JAMES THINDWA: I think, for many of us, we just get more and more motivated to get back on the street, to get back in these communities and organize people. Because we know that we're on the right side of this debate. We think people should get work. People should. It's good to get a job, but that job has to pay a decent wage.

BILL MOYERS: As you know, earlier this week Treasury Secretary Timothy Geithner proposed a vast expansion of government authority that would crack down hard on Wall Street's reckless behavior.

Just in time, it seems. You could almost hear the mob in the streets of Washington as he spoke. Popular anger was beginning to evoke unhappy images among Washington elites of the French Revolution, guillotine and all.

On the Op-Ed page of Sunday's "Washington Post," William Greider, the veteran political reporter of four decades, suggested a glass half full. He wrote that the public's rage "has great potential for restoring a functioning democracy. Timely intervention by the people could save the country from some truly bad ideas now circulating in Washington and on Wall Street."

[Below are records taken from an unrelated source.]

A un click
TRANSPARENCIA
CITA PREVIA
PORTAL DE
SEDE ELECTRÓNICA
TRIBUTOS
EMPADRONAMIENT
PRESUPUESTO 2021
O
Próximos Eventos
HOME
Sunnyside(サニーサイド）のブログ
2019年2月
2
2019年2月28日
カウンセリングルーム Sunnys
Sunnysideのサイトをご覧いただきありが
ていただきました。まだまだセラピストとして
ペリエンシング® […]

Perhaps no journalist better understands the intertwining twists and turns of government and money, the collision of capitalism and democracy, than William Greider. He wrote the definitive account of the Federal Reserve system, SECRETS OF THE TEMPLE. In the spirit of Thomas Paine he produced, WHO WILL TELL THE PEOPLE? Followed it with, THE SOUL OF CAPITALISM. And now, COME HOME, AMERICA: THE RISE AND FALL (AND REDEEMING PROMISE) OF OUR COUNTRY.

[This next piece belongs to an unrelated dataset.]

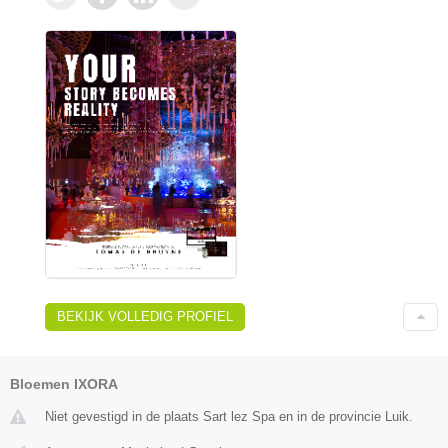
BEKIJK VOLLEDIG PROFIEL
Bloemen IXORA
Niet gevestigd in de plaats Sart lez Spa en in de provincie Luik.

Bill Greider, welcome back to the Journal.

WILLIAM GREIDER: Thank you, Bill.

BILL MOYERS: We saw Secretary Geithner on Monday. We saw President Obama on Tuesday night. We saw Secretary Geithner again on Thursday. And the storyline seems to be, we're going to get tough on the financial industry. Your old newspaper, "The Washington Post," says, calls it, "A sweeping expansion of Federal authority of the financial system. A rebuke of raw capitalism, and a reassertion that regulation is critical to the healthy function of financial markets." That's the storyline as I read the week, but if you read between the lines, what's missing?

WILLIAM GREIDER: Well, among other things that are missing from that story is that we had the rules and regulations, the agencies created some 80 years ago and afterwards to prevent this sort of catastrophe. And these same political players, Republicans and Democrats holding hands, stripped them away, eviscerated them. The same agencies these reformers want to put in power to prevent this from happening again. Starting with the Federal Reserve, the Securities Exchange Commission, other regulators, utterly failed in their duty to do that. Now, we're going to give them new power.

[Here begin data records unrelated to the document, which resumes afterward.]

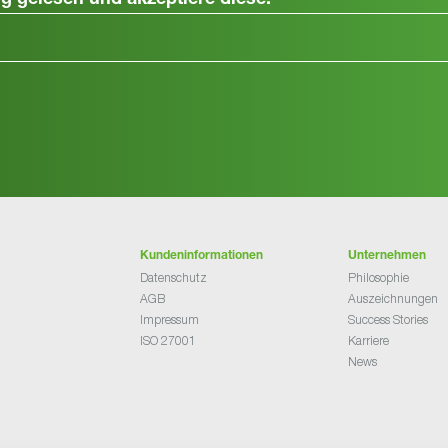
ng
gelesen und akzeptiere diese.
Kundeninformationen
Unternehmen
Datenschutz
Philosophie
AGB
Auszeichnungen
Impressum
Success Stories
ISO 27001
Karriere
News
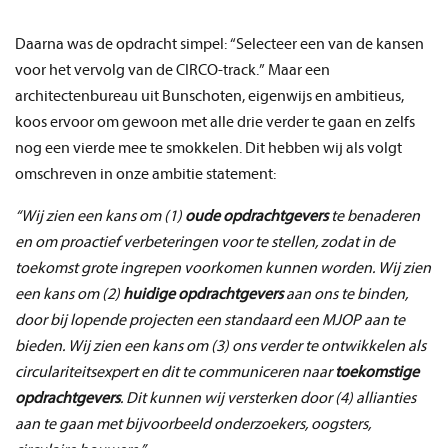
Daarna was de opdracht simpel: “Selecteer een van de kansen
voor het vervolg van de CIRCO-track.” Maar een
architectenbureau uit Bunschoten, eigenwijs en ambitieus,
koos ervoor om gewoon met alle drie verder te gaan en zelfs
nog een vierde mee te smokkelen. Dit hebben wij als volgt
omschreven in onze ambitie statement:
“Wij zien een kans om (1)
oude opdrachtgevers
te benaderen
en om proactief verbeteringen voor te stellen, zodat in de
toekomst grote ingrepen voorkomen kunnen worden. Wij zien
een kans om (2)
huidige opdrachtgevers
aan ons te binden,
door bij lopende projecten een standaard een MJOP aan te
bieden. Wij zien een kans om (3) ons verder te ontwikkelen als
circulariteitsexpert en dit te communiceren naar
toekomstige
opdrachtgevers
. Dit kunnen wij versterken door (4) allianties
aan te gaan met bijvoorbeeld onderzoekers, oogsters,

I'm offering a breath of skepticism toward this grand transformation of government. I don't want to be a cynic, but it feels more to me like trying to restore the old order that failed. And I mean by that these big mega banks that had been liberated by deregulation to do as they pleased and the other rules that were undermined. I think this President, and I'm a big fan of this President, but I think his first priority seems to be to recreate those institutions which, some of which are now insolvent, as healthy again.

And actually it's quite scary, because unless they set about to make much more fundamental changes, I fear we will, sure enough, get this back again.

BILL MOYERS: Were you thinking that when you watched Secretary Geithner yesterday? Thursday, when he presented this, what seems to be a sweeping reform of the regulatory system?

WILLIAM GREIDER: Well, in fairness to the Secretary, you can't really know until he fills in the blanks. And, of course, there were no-- like his earlier pronouncements, there weren't enough details to really actually know quite what he's doing. He said, I'm not going to decide who is in charge of the universe in protecting us from what they call systemic risk. I think it's pretty well understood in Washington that the Administration and the Treasury Secretary would like to give this to the Federal Reserve. The Federal Reserve, as many people know, is a sort of unique cloistered institution of government that is insulated from political accountability. And usually, quite secretive. That's for starters. And my accusation, not just in this book but previously is that it tipped its favor hard in favor of capitalism and against labor over the last 25-30 years. And became a kind of cheerleader, actually, under Allen Greenspan for the all the excesses and so called modernization that are now in ruin. So, just as a matter of logic, why would we want to give more power to a governing institution that was already supposed to defend the quote safety and soundness of the system.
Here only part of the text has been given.